**About this task**
Copy every line below where the string "Trevi" is found.

★ ★ ★ ★ ★ ★ ★

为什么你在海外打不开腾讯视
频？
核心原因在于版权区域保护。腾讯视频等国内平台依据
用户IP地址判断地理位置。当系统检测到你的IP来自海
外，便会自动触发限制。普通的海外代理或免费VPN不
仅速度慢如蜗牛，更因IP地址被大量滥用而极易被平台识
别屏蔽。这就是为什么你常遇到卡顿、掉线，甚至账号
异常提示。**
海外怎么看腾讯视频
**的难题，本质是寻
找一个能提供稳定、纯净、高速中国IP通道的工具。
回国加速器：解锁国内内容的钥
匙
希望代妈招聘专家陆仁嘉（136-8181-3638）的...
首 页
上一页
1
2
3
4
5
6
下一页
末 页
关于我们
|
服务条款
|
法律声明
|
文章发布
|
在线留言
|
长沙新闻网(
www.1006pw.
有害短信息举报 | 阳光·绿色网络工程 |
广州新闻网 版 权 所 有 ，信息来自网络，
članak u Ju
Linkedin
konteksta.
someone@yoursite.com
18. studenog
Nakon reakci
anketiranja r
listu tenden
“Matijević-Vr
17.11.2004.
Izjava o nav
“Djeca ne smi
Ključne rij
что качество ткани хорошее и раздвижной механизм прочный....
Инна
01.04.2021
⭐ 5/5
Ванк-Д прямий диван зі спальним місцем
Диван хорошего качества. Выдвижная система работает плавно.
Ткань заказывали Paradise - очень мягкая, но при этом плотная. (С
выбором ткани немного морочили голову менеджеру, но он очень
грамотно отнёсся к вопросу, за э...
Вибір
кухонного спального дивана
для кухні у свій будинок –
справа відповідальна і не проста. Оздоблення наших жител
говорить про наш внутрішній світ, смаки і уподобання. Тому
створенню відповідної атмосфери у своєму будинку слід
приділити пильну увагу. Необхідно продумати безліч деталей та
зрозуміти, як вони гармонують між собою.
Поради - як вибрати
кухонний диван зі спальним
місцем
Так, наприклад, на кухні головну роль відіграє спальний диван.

★ ★ ★ ★ ★ ★ ★

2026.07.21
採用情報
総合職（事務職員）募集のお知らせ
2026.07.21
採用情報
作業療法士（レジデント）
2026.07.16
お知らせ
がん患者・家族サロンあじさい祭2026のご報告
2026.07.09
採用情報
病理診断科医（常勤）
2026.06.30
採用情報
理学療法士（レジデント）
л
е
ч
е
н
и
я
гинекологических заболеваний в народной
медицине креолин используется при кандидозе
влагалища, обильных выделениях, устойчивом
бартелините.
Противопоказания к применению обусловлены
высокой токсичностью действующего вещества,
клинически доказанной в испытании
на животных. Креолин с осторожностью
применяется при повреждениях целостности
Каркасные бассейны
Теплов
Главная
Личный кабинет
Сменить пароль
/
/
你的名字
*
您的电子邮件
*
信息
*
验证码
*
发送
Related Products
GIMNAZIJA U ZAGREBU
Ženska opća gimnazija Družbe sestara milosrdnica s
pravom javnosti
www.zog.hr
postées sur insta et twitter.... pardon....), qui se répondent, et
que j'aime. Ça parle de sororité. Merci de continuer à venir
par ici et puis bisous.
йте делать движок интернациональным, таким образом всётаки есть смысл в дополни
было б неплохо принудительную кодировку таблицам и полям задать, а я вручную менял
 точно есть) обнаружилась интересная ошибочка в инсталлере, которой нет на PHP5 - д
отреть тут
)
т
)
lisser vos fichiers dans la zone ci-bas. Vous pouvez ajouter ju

★ ★ ★ ★ ★ ★ ★

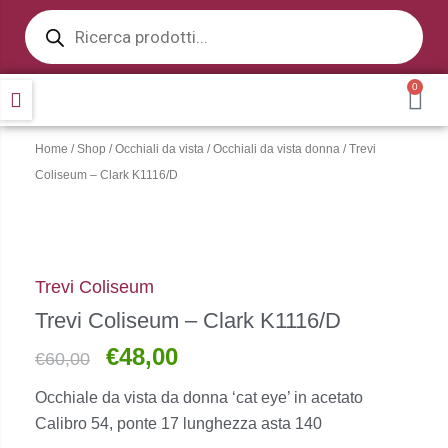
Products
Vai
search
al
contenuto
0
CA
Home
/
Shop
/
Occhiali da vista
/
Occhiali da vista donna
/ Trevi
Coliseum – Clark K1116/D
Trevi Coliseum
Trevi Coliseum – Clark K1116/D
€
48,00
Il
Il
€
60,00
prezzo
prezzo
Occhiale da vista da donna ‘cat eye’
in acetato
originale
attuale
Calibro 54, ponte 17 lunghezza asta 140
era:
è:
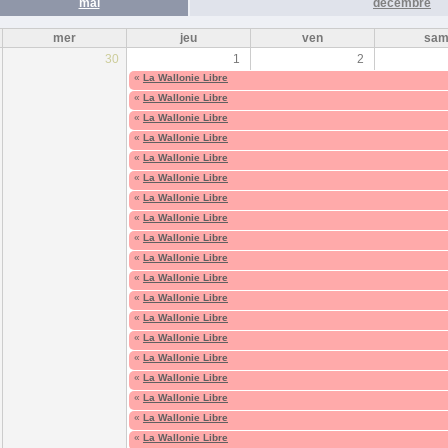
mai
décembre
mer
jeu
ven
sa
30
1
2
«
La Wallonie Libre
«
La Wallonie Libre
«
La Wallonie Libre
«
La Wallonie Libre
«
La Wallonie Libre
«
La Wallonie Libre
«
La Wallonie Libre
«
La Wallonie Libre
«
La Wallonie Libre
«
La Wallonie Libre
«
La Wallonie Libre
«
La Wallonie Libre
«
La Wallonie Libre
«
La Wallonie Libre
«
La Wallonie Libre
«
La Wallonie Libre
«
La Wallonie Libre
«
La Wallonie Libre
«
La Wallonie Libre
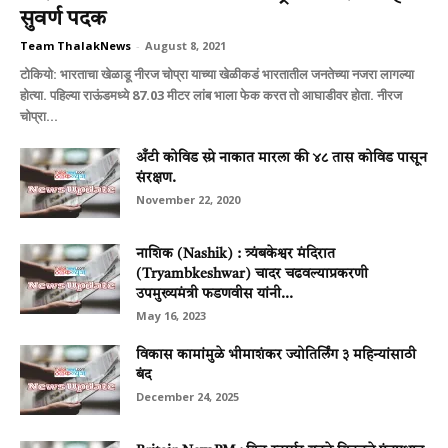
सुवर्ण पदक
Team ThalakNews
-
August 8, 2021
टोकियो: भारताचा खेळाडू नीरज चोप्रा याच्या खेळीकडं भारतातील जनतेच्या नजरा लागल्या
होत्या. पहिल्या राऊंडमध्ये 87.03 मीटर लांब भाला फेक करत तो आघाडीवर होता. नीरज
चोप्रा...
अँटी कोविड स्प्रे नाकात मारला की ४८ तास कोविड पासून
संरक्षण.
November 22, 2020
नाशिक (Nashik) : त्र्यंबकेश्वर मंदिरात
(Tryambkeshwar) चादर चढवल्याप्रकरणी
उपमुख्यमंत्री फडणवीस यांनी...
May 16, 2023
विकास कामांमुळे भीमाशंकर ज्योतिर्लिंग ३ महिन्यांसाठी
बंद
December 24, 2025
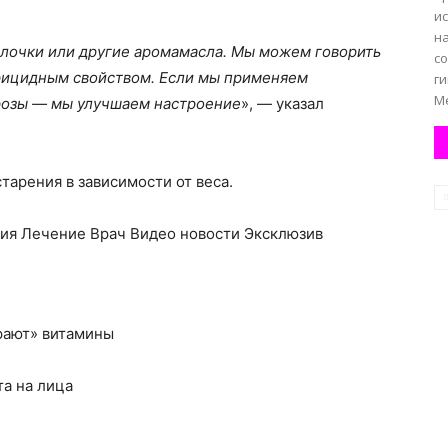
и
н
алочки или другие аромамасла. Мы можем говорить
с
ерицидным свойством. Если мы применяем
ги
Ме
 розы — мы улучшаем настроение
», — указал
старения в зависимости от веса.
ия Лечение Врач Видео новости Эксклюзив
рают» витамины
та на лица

★ ★ ★ ★ ★ ★ ★

**Reply**
/ Trevi
Trevi Coliseum
Trevi Coliseum – Clark K1116/D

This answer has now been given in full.